Repeat verbatim, and only, the lines of the data below, beginning at the line that contains "nergens zorgen over hoeft te maken." and stopping after the line that contains "een oogwenk omslaat".

<<<<

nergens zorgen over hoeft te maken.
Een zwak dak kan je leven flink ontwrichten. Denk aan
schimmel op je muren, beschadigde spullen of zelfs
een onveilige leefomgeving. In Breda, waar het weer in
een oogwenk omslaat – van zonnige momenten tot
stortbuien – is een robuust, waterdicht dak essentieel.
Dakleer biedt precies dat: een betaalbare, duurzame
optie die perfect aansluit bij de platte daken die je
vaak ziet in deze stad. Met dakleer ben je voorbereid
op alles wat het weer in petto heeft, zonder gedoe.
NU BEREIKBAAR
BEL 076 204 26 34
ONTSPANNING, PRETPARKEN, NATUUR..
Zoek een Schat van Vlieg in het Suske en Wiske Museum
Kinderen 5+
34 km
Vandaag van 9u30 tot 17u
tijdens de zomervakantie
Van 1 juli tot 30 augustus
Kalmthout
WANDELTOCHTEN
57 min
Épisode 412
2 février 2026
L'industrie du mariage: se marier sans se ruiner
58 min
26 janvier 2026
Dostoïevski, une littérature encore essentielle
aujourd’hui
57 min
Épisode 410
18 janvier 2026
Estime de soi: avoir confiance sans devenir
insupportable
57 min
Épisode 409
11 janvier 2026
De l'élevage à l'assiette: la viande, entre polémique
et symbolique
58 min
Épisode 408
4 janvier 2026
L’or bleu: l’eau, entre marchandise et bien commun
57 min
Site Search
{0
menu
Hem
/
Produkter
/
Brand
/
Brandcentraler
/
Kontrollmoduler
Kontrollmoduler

>>>>
<<<<

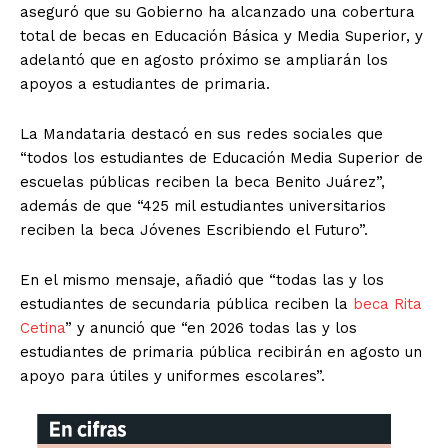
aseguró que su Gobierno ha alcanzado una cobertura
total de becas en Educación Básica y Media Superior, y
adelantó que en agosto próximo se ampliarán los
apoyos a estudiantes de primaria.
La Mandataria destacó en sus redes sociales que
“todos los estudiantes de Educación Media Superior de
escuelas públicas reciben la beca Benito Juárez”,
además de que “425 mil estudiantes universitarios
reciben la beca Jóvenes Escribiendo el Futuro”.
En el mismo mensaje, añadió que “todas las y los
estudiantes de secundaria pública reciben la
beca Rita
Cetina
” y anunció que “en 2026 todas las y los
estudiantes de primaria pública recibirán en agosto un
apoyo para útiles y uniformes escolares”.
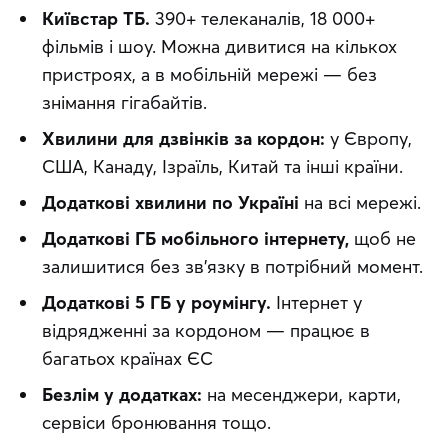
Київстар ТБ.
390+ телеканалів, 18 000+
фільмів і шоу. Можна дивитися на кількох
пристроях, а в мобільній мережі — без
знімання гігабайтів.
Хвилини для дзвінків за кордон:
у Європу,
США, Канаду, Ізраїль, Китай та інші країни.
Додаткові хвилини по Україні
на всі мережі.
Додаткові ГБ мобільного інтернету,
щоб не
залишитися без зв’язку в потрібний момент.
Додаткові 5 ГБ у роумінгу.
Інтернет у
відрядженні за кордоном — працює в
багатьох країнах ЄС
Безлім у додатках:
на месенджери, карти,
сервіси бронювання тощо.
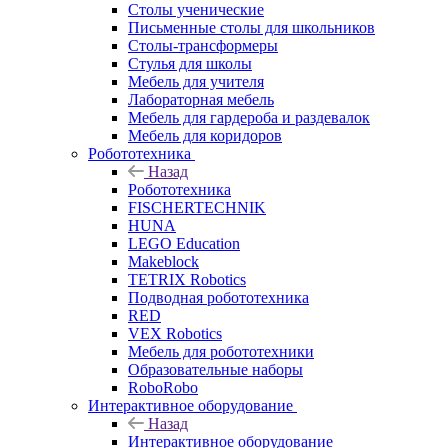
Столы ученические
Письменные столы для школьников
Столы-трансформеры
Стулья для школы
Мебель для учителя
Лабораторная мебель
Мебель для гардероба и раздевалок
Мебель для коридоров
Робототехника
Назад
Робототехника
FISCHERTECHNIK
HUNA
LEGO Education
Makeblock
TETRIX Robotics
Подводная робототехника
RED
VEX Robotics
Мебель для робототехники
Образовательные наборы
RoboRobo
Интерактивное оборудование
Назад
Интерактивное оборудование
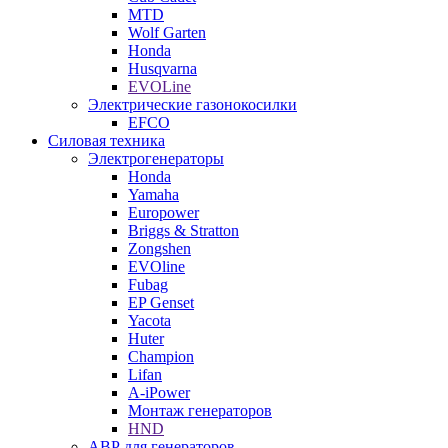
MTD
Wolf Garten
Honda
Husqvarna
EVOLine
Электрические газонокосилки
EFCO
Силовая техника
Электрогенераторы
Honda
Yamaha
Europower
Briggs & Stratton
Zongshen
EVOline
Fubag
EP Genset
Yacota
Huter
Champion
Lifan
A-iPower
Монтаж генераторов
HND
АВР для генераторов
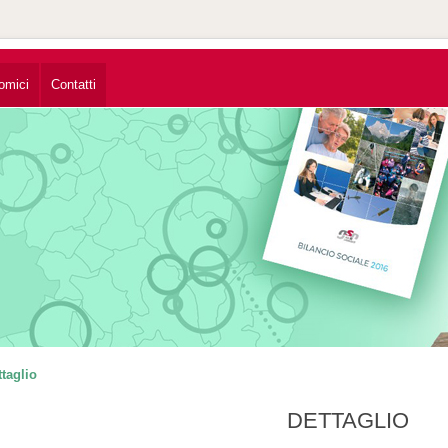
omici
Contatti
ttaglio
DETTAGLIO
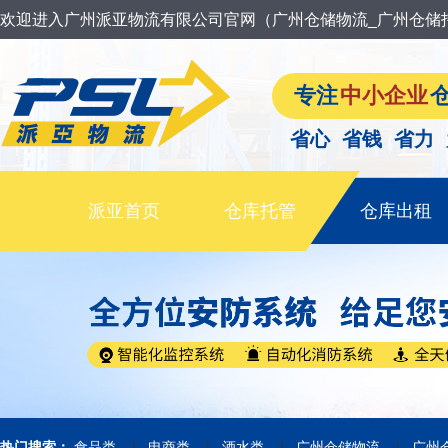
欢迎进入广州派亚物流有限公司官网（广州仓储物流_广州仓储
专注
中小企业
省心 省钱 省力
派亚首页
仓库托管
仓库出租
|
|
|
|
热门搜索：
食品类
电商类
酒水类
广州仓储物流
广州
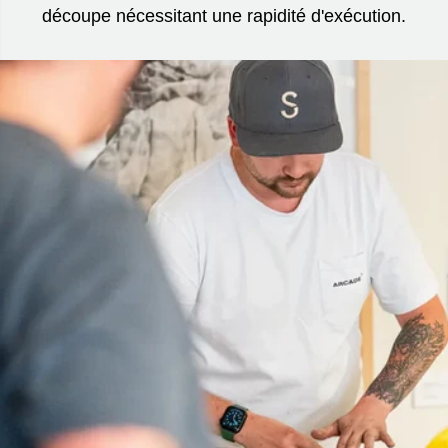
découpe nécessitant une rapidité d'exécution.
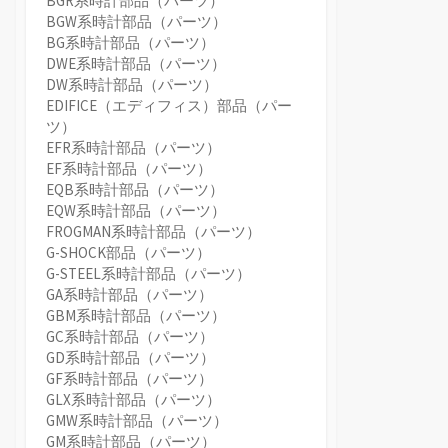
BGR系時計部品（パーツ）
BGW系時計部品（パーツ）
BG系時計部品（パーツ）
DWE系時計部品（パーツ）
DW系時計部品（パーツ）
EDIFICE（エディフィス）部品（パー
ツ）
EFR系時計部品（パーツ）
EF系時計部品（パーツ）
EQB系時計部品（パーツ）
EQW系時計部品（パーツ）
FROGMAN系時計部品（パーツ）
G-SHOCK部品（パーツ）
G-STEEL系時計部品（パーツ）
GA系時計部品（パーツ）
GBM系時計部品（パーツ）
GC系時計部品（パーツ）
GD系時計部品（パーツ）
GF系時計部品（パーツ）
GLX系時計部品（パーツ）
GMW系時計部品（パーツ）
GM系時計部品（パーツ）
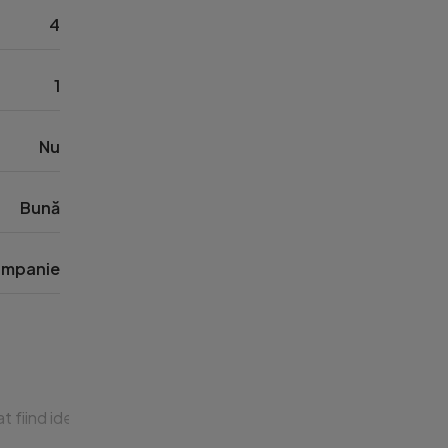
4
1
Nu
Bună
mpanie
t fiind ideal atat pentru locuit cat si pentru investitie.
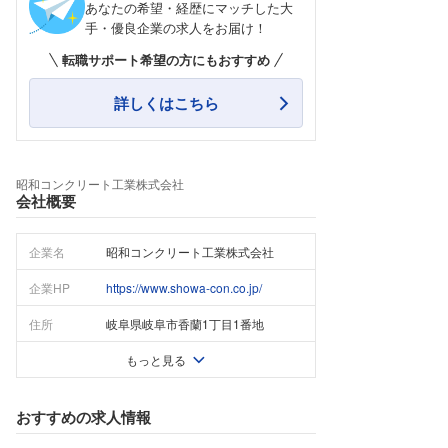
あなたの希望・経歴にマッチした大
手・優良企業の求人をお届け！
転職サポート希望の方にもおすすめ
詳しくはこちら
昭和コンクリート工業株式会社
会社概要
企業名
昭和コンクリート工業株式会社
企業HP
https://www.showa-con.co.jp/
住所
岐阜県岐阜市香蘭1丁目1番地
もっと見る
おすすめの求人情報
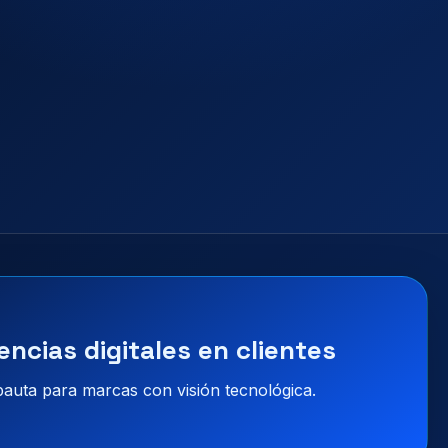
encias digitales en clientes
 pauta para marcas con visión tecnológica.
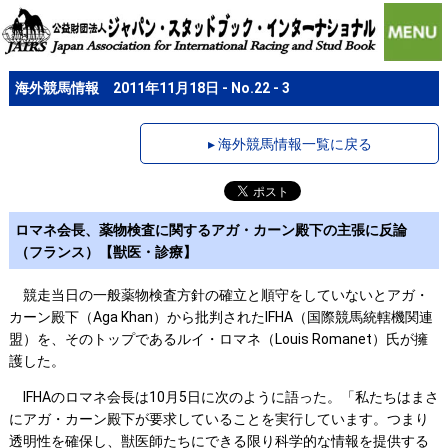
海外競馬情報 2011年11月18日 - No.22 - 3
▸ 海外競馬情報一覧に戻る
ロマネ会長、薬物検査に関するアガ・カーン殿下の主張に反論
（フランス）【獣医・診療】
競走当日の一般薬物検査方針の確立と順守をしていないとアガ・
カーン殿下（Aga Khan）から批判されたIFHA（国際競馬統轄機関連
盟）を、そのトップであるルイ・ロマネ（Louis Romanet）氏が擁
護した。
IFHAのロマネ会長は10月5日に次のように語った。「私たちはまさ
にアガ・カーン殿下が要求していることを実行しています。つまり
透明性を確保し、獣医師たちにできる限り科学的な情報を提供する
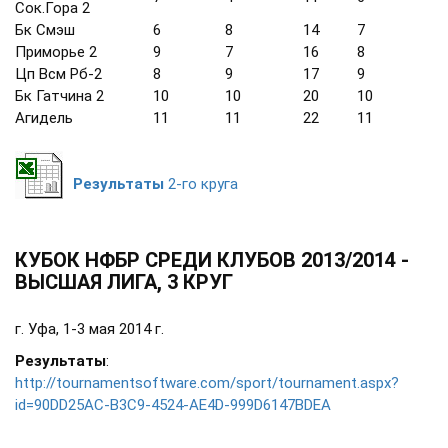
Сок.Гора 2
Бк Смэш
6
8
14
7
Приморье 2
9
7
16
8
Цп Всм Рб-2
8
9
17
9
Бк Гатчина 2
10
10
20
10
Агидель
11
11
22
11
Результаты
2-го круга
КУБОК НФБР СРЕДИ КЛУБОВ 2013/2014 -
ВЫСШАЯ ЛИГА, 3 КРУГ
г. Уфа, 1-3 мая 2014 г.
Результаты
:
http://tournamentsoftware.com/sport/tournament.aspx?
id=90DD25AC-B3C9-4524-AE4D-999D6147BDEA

>>>>
<<<<

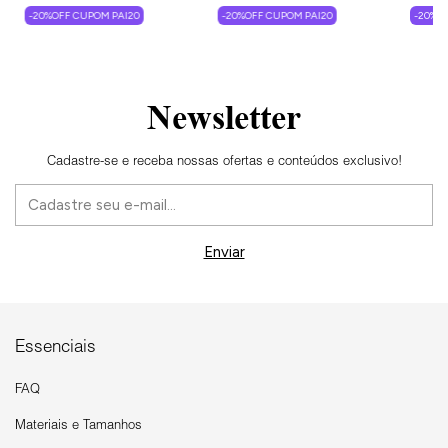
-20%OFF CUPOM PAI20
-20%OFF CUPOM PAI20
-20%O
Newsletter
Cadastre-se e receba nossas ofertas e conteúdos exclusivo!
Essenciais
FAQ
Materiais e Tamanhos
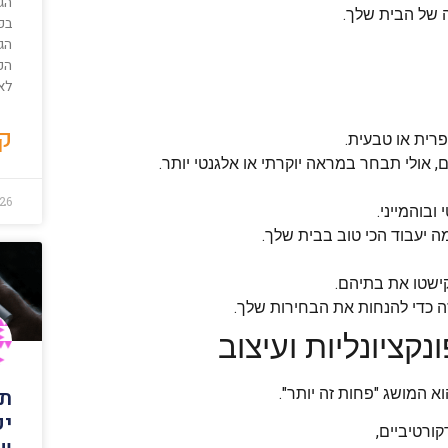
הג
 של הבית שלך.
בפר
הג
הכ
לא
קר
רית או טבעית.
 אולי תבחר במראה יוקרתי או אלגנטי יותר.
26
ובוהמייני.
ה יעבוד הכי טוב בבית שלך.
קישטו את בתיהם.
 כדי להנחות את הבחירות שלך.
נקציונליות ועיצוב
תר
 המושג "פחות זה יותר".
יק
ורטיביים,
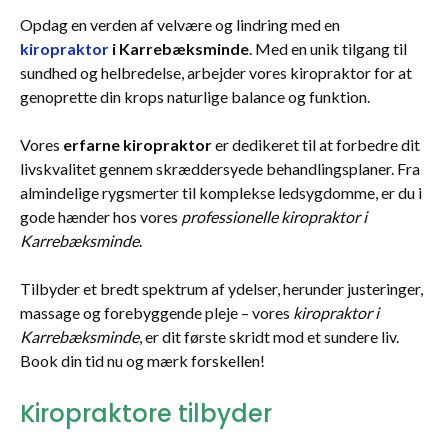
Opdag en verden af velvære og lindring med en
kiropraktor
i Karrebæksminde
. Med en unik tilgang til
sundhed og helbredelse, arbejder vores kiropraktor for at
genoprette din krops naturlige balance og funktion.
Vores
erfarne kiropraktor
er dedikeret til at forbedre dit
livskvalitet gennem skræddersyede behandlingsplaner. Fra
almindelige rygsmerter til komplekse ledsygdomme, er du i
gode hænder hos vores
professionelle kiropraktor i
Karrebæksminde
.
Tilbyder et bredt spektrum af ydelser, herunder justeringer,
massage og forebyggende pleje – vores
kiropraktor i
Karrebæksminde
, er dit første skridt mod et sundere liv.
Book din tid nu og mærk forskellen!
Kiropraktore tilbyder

>>>>

• Response box:
nergens zorgen over hoeft te maken.
Een zwak dak kan je leven flink ontwrichten. Denk aan
schimmel op je muren, beschadigde spullen of zelfs
een onveilige leefomgeving. In Breda, waar het weer in
een oogwenk omslaat – van zonnige momenten tot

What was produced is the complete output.